The same goes for a seemingly random grab bag of other popular fandom ships. ChatGPT will happily produce a tame romantic ficlet featuring Namjin (Kim Namjoon and Kim Seokjin of the band BTS), Reylo (Rey and Kylo Ren from Star Wars), or Spirk (the venerable Spock and Kirk from Star Trek), among many other popular pairings of real celebrities or fictional characters. Meanwhile, it will issue a cold rejection for others, including Destiel (Castiel and Dean from Supernatural), the Ineffable Husbands (Aziraphale and Crowley from Good Omens), Hannigram (Hannibal Lecter and Will Graham), and the aforementioned Stucky. My ChatGPT history is now full of chats with summaries like “fanfic request declined” and “Stucky fanfic not allowed.”
It appears extremely easy to break these guardrails. ChatGPT had no objections to delivering “a fanfic about Hannibal and Will Graham falling in love” right after denying my original request, outright gifting me “a short Hannigram fanfic.” Even the name bans seem inconsistent — I’ve slipped requests for a couple of the pairings above into conversations after asking other questions, and it’s offered fanfic up.
ChatGPT moderation is typically geared toward avoiding clearly hateful or harmful prompts as well as sexually explicit writing. But I’m not asking for any sexual content, and there’s no obvious logic to what fannish prompts it rejects. It’s not a blanket ban on juggernaut fandom couples, characters from image-sensitive brands like Disney (which owns both Marvel and Star Wars), or controversial fandom subcultures like real-person fic. (ChatGPT’s BTS stories sometimes caveat that they’re fictional depictions of real people, but not always.) The banned pairings include one involving adoptive brothers (Marvel’s Thor and Loki) and one featuring underage characters (Mike Wheeler and Will Byers from Stranger Things), but it allows popular Harry Potter student pairings, so it’s not clear there’s a consistent rule at play here either.
And fascinatingly, none of this appears to happen on the paid-only version of ChatGPT. I emailed OpenAI to ask about the seemingly banned ship names, and spokesperson Taya Christianson suggested that I try them on the GPT-4 version of the service, saying I should get “better results.” Indeed, GPT-4 has yet to deny me a prompt using the keywords GPT-3.5 seems to dislike.
OpenAI declined to discuss on the record why this might be happening and whether the soft bans in GPT-3.5 were deliberate. Based on the summary’s use of terms like “not allowed,” it certainly seems like I’m running up against a ban, not a simple unfamiliarity with the subject. (I’ve given ChatGPT portmanteaus it clearly wasn’t familiar with, and it gamely generated stories about original characters with unwieldy names like “Soapghost.”) If that’s accurate, it’s unclear whether it’s something ChatGPT’s creators specifically put in place or a purely automated decision inside the system. Its moderation tools throw up red flags when a prompt is likely to generate something that violates the guidelines, including with erotic content — so I may have accidentally stumbled on the pairings that the GPT-3.5 language model most strongly associates with sexy results.

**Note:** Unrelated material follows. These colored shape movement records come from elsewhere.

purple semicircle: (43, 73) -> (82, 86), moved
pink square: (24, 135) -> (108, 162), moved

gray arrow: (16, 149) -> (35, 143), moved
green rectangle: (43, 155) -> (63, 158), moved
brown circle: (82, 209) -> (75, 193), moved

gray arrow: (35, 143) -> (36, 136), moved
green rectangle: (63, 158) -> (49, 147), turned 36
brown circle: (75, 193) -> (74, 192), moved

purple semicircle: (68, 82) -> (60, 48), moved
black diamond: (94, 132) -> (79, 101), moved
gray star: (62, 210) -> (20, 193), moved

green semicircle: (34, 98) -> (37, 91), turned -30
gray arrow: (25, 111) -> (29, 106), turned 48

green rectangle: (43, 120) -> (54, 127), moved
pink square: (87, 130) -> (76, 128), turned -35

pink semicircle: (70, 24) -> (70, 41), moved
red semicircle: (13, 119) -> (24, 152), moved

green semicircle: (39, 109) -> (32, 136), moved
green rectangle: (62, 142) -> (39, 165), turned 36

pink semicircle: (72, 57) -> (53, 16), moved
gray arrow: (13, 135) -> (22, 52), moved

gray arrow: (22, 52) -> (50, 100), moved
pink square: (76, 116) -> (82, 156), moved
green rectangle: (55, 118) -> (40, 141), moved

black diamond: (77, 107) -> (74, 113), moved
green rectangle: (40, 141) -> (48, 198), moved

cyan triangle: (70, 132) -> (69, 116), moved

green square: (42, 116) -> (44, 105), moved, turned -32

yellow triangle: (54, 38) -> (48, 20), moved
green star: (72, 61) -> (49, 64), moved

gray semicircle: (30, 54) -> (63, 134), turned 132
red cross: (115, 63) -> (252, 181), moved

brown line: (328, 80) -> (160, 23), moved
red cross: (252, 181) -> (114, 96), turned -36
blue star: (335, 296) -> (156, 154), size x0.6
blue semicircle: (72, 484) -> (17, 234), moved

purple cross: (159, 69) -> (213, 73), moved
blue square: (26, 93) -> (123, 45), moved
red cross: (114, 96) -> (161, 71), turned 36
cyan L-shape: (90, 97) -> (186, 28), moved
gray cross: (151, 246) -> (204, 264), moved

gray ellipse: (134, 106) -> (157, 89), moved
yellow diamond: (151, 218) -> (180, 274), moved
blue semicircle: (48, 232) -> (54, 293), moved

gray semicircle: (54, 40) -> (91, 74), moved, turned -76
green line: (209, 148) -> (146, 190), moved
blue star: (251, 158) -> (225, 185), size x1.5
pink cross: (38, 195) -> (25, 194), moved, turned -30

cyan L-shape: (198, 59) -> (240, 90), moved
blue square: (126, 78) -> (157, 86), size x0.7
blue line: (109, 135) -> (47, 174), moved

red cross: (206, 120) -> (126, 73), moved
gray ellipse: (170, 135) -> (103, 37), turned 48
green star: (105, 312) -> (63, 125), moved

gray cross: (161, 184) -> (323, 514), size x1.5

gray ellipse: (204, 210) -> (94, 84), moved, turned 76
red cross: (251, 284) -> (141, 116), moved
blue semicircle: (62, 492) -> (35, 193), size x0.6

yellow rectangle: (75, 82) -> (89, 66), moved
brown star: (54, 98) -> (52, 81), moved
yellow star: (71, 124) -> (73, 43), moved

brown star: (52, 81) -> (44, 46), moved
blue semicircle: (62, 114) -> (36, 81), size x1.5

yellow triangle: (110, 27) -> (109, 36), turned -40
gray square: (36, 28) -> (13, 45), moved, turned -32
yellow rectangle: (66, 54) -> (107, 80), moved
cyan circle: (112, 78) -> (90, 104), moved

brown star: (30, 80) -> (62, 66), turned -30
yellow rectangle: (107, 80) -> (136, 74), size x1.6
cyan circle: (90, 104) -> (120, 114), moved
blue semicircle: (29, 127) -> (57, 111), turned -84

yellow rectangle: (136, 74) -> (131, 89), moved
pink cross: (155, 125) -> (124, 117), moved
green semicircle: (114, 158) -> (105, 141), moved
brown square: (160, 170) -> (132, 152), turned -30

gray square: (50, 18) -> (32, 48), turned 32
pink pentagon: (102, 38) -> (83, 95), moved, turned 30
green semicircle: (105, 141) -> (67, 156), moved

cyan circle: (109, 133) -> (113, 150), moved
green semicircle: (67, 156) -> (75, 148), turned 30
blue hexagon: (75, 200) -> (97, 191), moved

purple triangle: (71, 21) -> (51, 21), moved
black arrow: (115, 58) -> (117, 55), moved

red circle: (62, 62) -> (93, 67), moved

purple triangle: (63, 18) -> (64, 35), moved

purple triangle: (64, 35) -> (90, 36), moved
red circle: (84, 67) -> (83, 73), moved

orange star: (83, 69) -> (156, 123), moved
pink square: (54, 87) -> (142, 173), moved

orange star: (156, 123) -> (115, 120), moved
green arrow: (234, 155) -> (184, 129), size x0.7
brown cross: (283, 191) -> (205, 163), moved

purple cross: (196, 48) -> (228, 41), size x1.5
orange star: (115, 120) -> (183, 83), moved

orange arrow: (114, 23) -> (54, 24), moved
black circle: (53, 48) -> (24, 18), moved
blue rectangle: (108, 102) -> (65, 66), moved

Many fan writers hate generative AI tools, even as some have flocked to chatbots like Character.AI, so I doubt many will be up in arms about ChatGPT imposing barriers on fanfic writing. Instead, it’s simply a small, intriguing example of what black boxes these systems can be. If you do think of generative AI as a creative tool, it’s a good reminder that the systems are quietly limited in ways our human minds aren’t — and that until you hit those limits, some are almost impossible to predict.